# Intel(R) Pentium(R) D CPU 2.80GHz



## garettrules

i have a Intel(R) Pentium(R) D CPU 2.80GHz and i use a program called easy tune5 PRO to over clock it came with mother board and i tried over clocking from 2.8 Ghz to 3 Ghz and once i did it froze froze for liek 10 secs then shut down then restarted and then everytime i logged back on it would retsrta so i stoped for like an hour now it works again and i only overclocked by 200Ghz and some people do liek 1.7 Ghz- 2.7Ghz no problem what should i do?


----------



## Underclocker

Do a CMOS reset:

1. Unplug the power cord, hit the power button a few times.
2. Open the case, find the CMOS reset pins, and short pins 2 and 3.
3. Replace it back to pins 1 and 2.
4. Plug power cord back in and boot.

If you're going to overclock I recommend you do it manually in the BIOS so that you know precisely where you went wrong. Third party OC software are typically buggy.
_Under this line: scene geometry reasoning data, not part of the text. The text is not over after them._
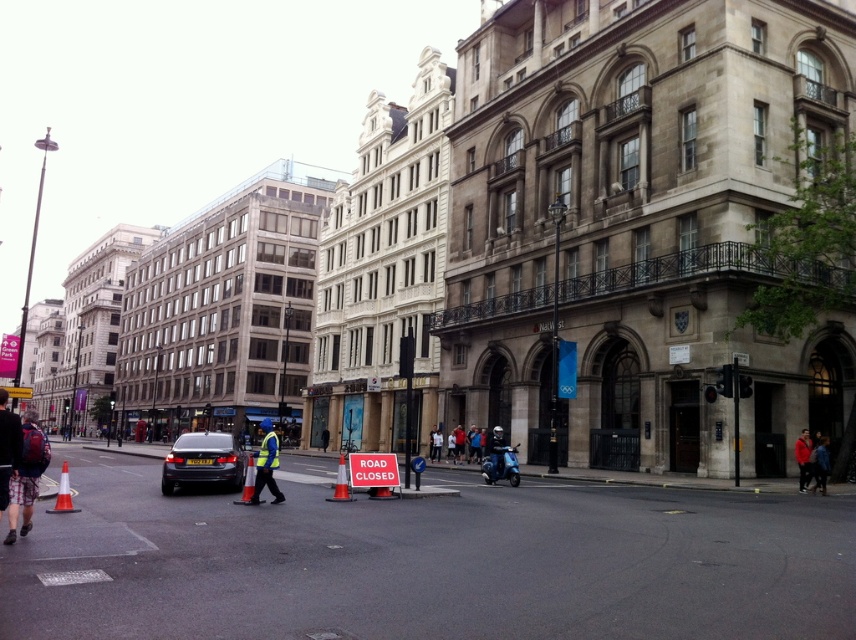 Question: Which object appears closest to the camera in this image?

Choices:
 (A) yellow reflective vest at center
 (B) red jacket at lower right

Answer: (A)

Question: Is orange plastic cone at center in front of orange traffic cone at center?

Choices:
 (A) yes
 (B) no

Answer: (B)

Question: Is dark blue jacket at lower right below orange plastic cone at center?

Choices:
 (A) yes
 (B) no

Answer: (B)

Question: Considering the relative positions of matte black backpack at lower left and orange plastic cone at center in the image provided, where is matte black backpack at lower left located with respect to orange plastic cone at center?

Choices:
 (A) left
 (B) right

Answer: (A)

Question: Which object is closer to the camera taking this photo?

Choices:
 (A) yellow reflective vest at center
 (B) matte black car at center
 (C) red jacket at lower right

Answer: (A)

Question: Which point is closer to the camera?

Choices:
 (A) (801, 483)
 (B) (241, 474)
 (C) (821, 492)

Answer: (B) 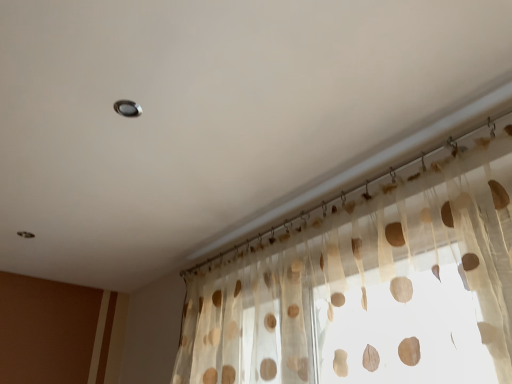 The image size is (512, 384). Describe the element at coordinates (127, 108) in the screenshot. I see `metallic circular light at upper center` at that location.

Find the location of a particular element. metallic circular light at upper center is located at coordinates (127, 108).

The image size is (512, 384). Identify the location of translucent fabric curtain at upper center. (369, 288).

What is the approximate height of translucent fabric curtain at upper center?

translucent fabric curtain at upper center is 1.83 inches tall.

The width and height of the screenshot is (512, 384). What do you see at coordinates (369, 288) in the screenshot?
I see `translucent fabric curtain at upper center` at bounding box center [369, 288].

Locate an element on the screen. This screenshot has width=512, height=384. metallic circular light at upper center is located at coordinates (127, 108).

Considering the positions of objects translucent fabric curtain at upper center and metallic circular light at upper center in the image provided, who is more to the right, translucent fabric curtain at upper center or metallic circular light at upper center?

translucent fabric curtain at upper center.

Which object is further away from the camera taking this photo, translucent fabric curtain at upper center or metallic circular light at upper center?

metallic circular light at upper center is further away from the camera.

Is point (473, 371) in front of point (139, 115)?

Yes, point (473, 371) is in front of point (139, 115).

From the image's perspective, which is below, translucent fabric curtain at upper center or metallic circular light at upper center?

translucent fabric curtain at upper center, from the image's perspective.

From a real-world perspective, which is physically below, translucent fabric curtain at upper center or metallic circular light at upper center?

translucent fabric curtain at upper center is physically lower.

Does translucent fabric curtain at upper center have a lesser width compared to metallic circular light at upper center?

No.

Can you confirm if translucent fabric curtain at upper center is taller than metallic circular light at upper center?

Yes.

Considering the relative sizes of translucent fabric curtain at upper center and metallic circular light at upper center in the image provided, is translucent fabric curtain at upper center bigger than metallic circular light at upper center?

Yes, translucent fabric curtain at upper center is bigger than metallic circular light at upper center.

Is metallic circular light at upper center completely or partially inside translucent fabric curtain at upper center?

No.

Is translucent fabric curtain at upper center far from metallic circular light at upper center?

That's not correct — translucent fabric curtain at upper center is a little close to metallic circular light at upper center.

Could you tell me if translucent fabric curtain at upper center is facing metallic circular light at upper center?

No, translucent fabric curtain at upper center does not turn towards metallic circular light at upper center.

How different are the orientations of translucent fabric curtain at upper center and metallic circular light at upper center in degrees?

There is a 1.01-degree angle between the facing directions of translucent fabric curtain at upper center and metallic circular light at upper center.

Measure the distance between translucent fabric curtain at upper center and metallic circular light at upper center.

A distance of 38.67 inches exists between translucent fabric curtain at upper center and metallic circular light at upper center.

The width and height of the screenshot is (512, 384). In the image, there is a translucent fabric curtain at upper center. Find the location of `light above it (from the image's perspective)`. light above it (from the image's perspective) is located at coordinates (127, 108).

Does metallic circular light at upper center appear on the left side of translucent fabric curtain at upper center?

Indeed, metallic circular light at upper center is positioned on the left side of translucent fabric curtain at upper center.

Which object is more forward, metallic circular light at upper center or translucent fabric curtain at upper center?

translucent fabric curtain at upper center.

Does point (132, 113) appear closer or farther from the camera than point (446, 371)?

Point (132, 113) is farther from the camera than point (446, 371).

From the image's perspective, would you say metallic circular light at upper center is shown under translucent fabric curtain at upper center?

No, from the image's perspective, metallic circular light at upper center is not beneath translucent fabric curtain at upper center.

From a real-world perspective, is metallic circular light at upper center on translucent fabric curtain at upper center?

Yes.

Considering the sizes of objects metallic circular light at upper center and translucent fabric curtain at upper center in the image provided, who is wider, metallic circular light at upper center or translucent fabric curtain at upper center?

Wider between the two is translucent fabric curtain at upper center.

From their relative heights in the image, would you say metallic circular light at upper center is taller or shorter than translucent fabric curtain at upper center?

Clearly, metallic circular light at upper center is shorter compared to translucent fabric curtain at upper center.

In terms of size, does metallic circular light at upper center appear bigger or smaller than translucent fabric curtain at upper center?

metallic circular light at upper center is smaller than translucent fabric curtain at upper center.

Would you say translucent fabric curtain at upper center is part of metallic circular light at upper center's contents?

No, metallic circular light at upper center does not contain translucent fabric curtain at upper center.

Is metallic circular light at upper center directly adjacent to translucent fabric curtain at upper center?

No, metallic circular light at upper center is not in contact with translucent fabric curtain at upper center.

Is translucent fabric curtain at upper center at the back of metallic circular light at upper center?

Yes.

What's the angular difference between metallic circular light at upper center and translucent fabric curtain at upper center's facing directions?

metallic circular light at upper center and translucent fabric curtain at upper center are facing 1.01 degrees away from each other.

Could you measure the distance between metallic circular light at upper center and translucent fabric curtain at upper center?

They are 98.23 centimeters apart.

Where is `curtain located below the metallic circular light at upper center (from the image's perspective)`? The height and width of the screenshot is (384, 512). curtain located below the metallic circular light at upper center (from the image's perspective) is located at coordinates (369, 288).

At what (x,y) coordinates should I click in order to perform the action: click on curtain below the metallic circular light at upper center (from a real-world perspective). Please return your answer as a coordinate pair (x, y). Image resolution: width=512 pixels, height=384 pixels. Looking at the image, I should click on (369, 288).

The height and width of the screenshot is (384, 512). I want to click on light on the left of translucent fabric curtain at upper center, so pyautogui.click(x=127, y=108). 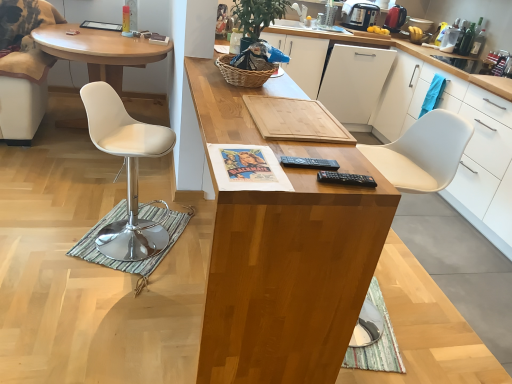 Question: Visually, is white matte dishwasher at center positioned to the left or to the right of metallic silver coffee maker at upper right?

Choices:
 (A) right
 (B) left

Answer: (B)

Question: Is point (376, 62) closer or farther from the camera than point (364, 13)?

Choices:
 (A) closer
 (B) farther

Answer: (A)

Question: Based on their relative distances, which object is farther from the green striped mat at lower left?

Choices:
 (A) white leather desk at left, the 1th desk viewed from the left
 (B) white leather chair at left
 (C) metallic silver coffee maker at upper right
 (D) wooden at center, marked as the 1th desk in a front-to-back arrangement
 (E) white matte dishwasher at center

Answer: (C)

Question: Based on their relative distances, which object is nearer to the black plastic remote control at right, marked as the first remote control in a bottom-to-top arrangement?

Choices:
 (A) wooden cutting board at center, which is the 1th cabinetry from left to right
 (B) green striped mat at lower left
 (C) green woven basket at upper center
 (D) white matte dishwasher at center
 (E) white matte cabinet at right, the 1th cabinetry viewed from the right

Answer: (C) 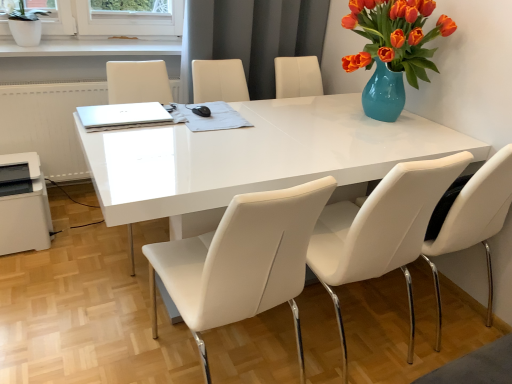 Question: Considering the relative sizes of white leather chair at center, placed as the second chair when sorted from left to right, and white plastic printer at lower left in the image provided, is white leather chair at center, placed as the second chair when sorted from left to right, shorter than white plastic printer at lower left?

Choices:
 (A) no
 (B) yes

Answer: (A)

Question: Is white leather chair at center, placed as the second chair when sorted from left to right, closer to camera compared to white plastic printer at lower left?

Choices:
 (A) yes
 (B) no

Answer: (A)

Question: Does white leather chair at center, placed as the second chair when sorted from left to right, have a larger size compared to white plastic printer at lower left?

Choices:
 (A) no
 (B) yes

Answer: (B)

Question: From a real-world perspective, is white leather chair at center, placed as the second chair when sorted from left to right, physically below white plastic printer at lower left?

Choices:
 (A) no
 (B) yes

Answer: (A)

Question: From the image's perspective, is white leather chair at center, placed as the second chair when sorted from left to right, above white plastic printer at lower left?

Choices:
 (A) yes
 (B) no

Answer: (B)

Question: Is white leather chair at center, arranged as the first chair when viewed from the left, to the left or to the right of white leather chair at center, placed as the second chair when sorted from left to right, in the image?

Choices:
 (A) right
 (B) left

Answer: (B)

Question: Is white leather chair at center, arranged as the first chair when viewed from the left, taller or shorter than white leather chair at center, placed as the 2th chair when sorted from right to left?

Choices:
 (A) tall
 (B) short

Answer: (B)

Question: Considering the positions of point (332, 180) and point (343, 278), is point (332, 180) closer or farther from the camera than point (343, 278)?

Choices:
 (A) closer
 (B) farther

Answer: (A)

Question: Looking at the image, does white leather chair at center, positioned as the 3th chair in right-to-left order, seem bigger or smaller compared to white leather chair at center, placed as the second chair when sorted from left to right?

Choices:
 (A) big
 (B) small

Answer: (A)

Question: From a real-world perspective, is white ceramic pot at upper left physically located above or below white leather chair at center, placed as the second chair when sorted from left to right?

Choices:
 (A) below
 (B) above

Answer: (B)

Question: From the image's perspective, is white ceramic pot at upper left located above or below white leather chair at center, placed as the 2th chair when sorted from right to left?

Choices:
 (A) below
 (B) above

Answer: (B)

Question: Would you say white ceramic pot at upper left is to the left or to the right of white leather chair at center, placed as the 2th chair when sorted from right to left, in the picture?

Choices:
 (A) right
 (B) left

Answer: (B)

Question: Is white ceramic pot at upper left in front of or behind white leather chair at center, placed as the second chair when sorted from left to right, in the image?

Choices:
 (A) behind
 (B) front

Answer: (A)

Question: Visually, is white leather chair at center, placed as the second chair when sorted from left to right, positioned to the left or to the right of silver metallic laptop at upper left?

Not all systems are the same, yours might only be able to do an extra 200MHz. Assuming you have a decent power supply, relax the RAM timings and drop the FSB:RAM ratio for lower RAM frequency and see if the CPU can go higher.

The 1.7GHz to 2.7GHz OCs you're talking about are probably the Core 2 chips which are a completely different design and can OC much more than the Prescott Pentium D.


----------



## Fapguy

I'm going to overclock that CPU as well on a ASUS P5QL pro motherboard, just wondering, what fan is the best for cooling, nothing else? I just want low temps hehe.. and can you give me a guide on how to overclock? 4Ghz is my goal, 3.8 doesnt look as sweet as 4  

750watts corsair, no problems except i need other than stock cooler.. and i have a huge case so size is no problem either  well, nothing the size of a house of course.. thanks


----------